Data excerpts
*** Begin section ***

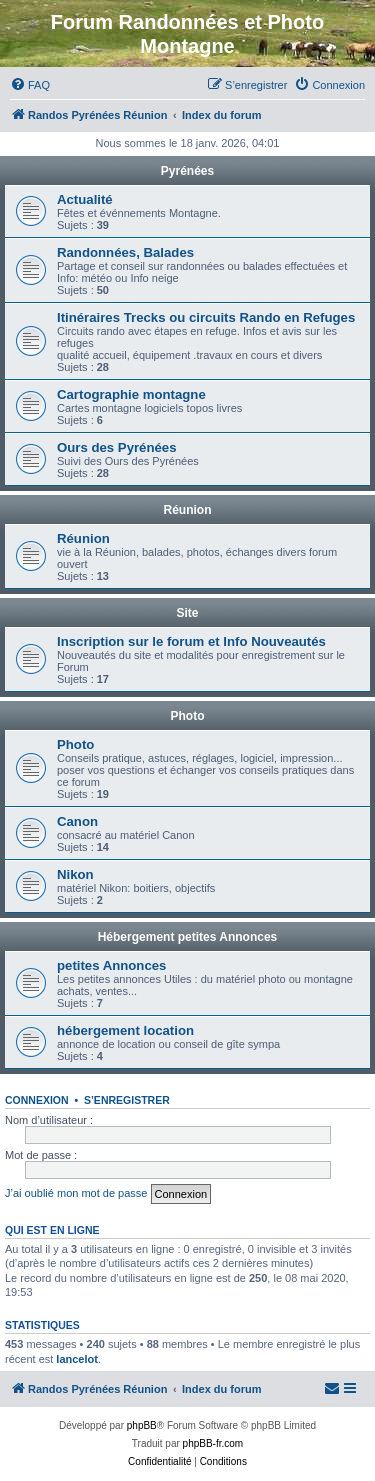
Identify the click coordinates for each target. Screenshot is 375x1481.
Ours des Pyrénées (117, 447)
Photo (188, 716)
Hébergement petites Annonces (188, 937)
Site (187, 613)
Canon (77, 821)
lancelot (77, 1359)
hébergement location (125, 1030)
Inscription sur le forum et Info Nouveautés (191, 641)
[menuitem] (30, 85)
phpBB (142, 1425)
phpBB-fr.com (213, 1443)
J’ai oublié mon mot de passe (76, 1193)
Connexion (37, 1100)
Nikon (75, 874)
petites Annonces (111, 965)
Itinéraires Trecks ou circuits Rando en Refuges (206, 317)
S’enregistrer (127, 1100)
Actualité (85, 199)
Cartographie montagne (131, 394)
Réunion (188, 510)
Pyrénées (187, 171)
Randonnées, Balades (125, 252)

*** End section ***

WORK ORDER: The lines above that hold the word "Annonces" are the ones to copy.

EXERCISE RESULT:
Hébergement petites Annonces (188, 937)
petites Annonces (111, 965)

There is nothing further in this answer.